I'm wondering whether a Turing Machine with access to a random number generator is equivalent in power to an ordinary Turing Machine. The RNG is implemented here as a privileged instruction that reads a $0$ or $1$ from an otherwise inaccessible entropy source and then moves the head to a new state as if it had read an actual $0$ or $1$ from the tape.

I've heard the result stated before that a "deterministic turing machine can simulate a non-deterministic turing machine", but I'm not sure how to set up the definitions so that this statement is provable.

The thing I'm struggling with is how to define "equivalent in power" in this context.

If all levels of computation are defined in such a way that they mandate determinism, then the combination of a Turing Machine and an entropy source is not, itself, a computer at any level in the hierarchy. This seems like a reasonable thing to do. A halting oracle is deterministic, so some exotic forms of computation are captured here.
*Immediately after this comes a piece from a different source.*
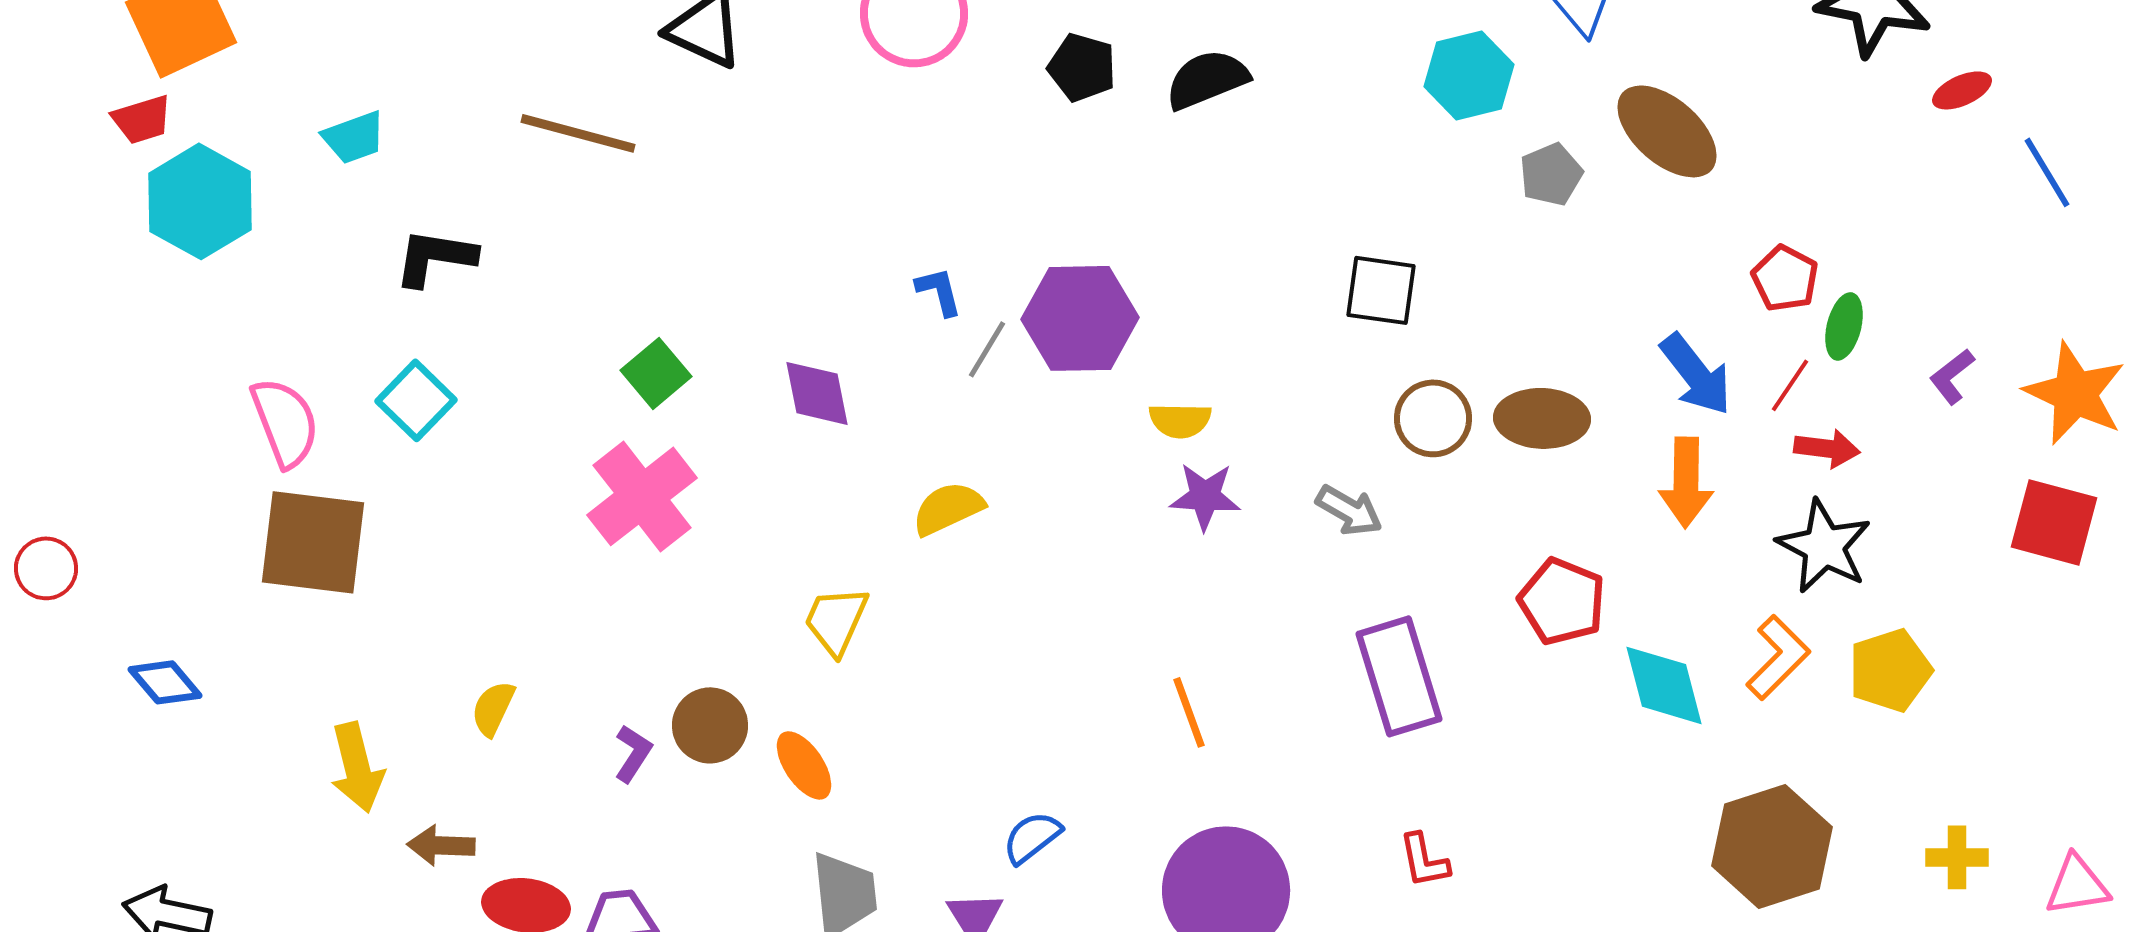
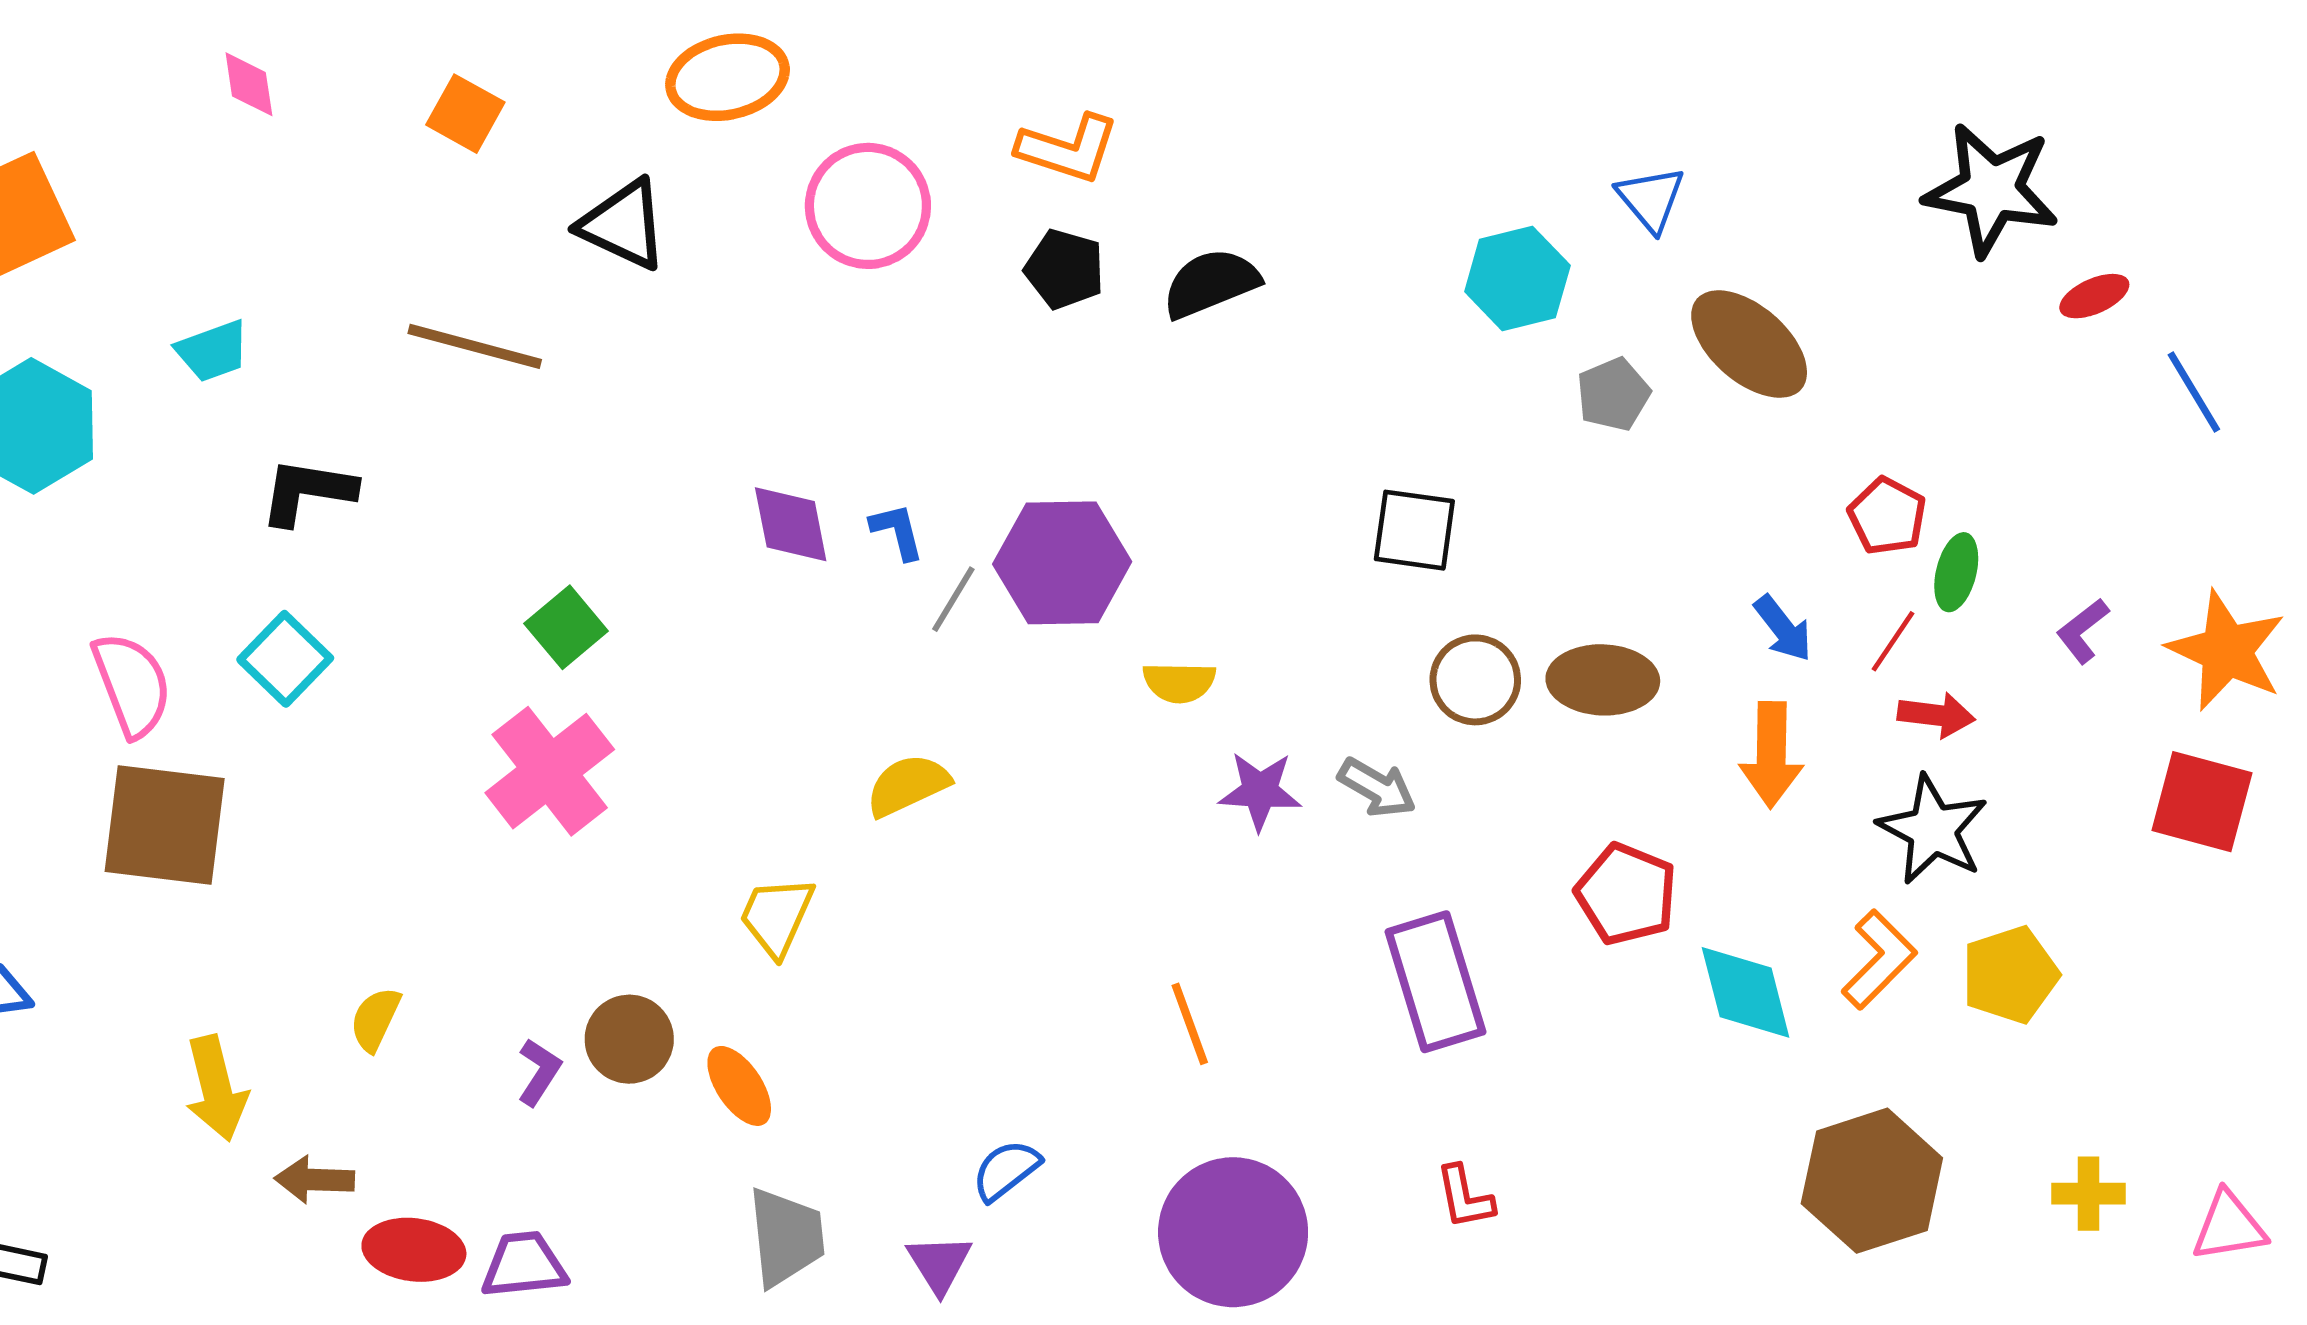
blue arrow: (1696, 374) -> (1783, 628), size x0.7
purple diamond: (817, 393) -> (791, 524), moved
purple star: (1205, 496) -> (1260, 791), moved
Now suppose computation is defined in such a way that a deterministic program is just a degenerate case of a non-deterministic one. In this setting a program produces a distribution over pure results. A deterministic program is just one that always produces a distribution with all the mass under one pure result. In this setting, a TM without access to an entropy source cannot return all the distributions, therefore it's less powerful.

These frameworks for posing the question seem ad hoc to me. Non-determinism is either prohibited or baked in. What's the most natural way to state the question formally?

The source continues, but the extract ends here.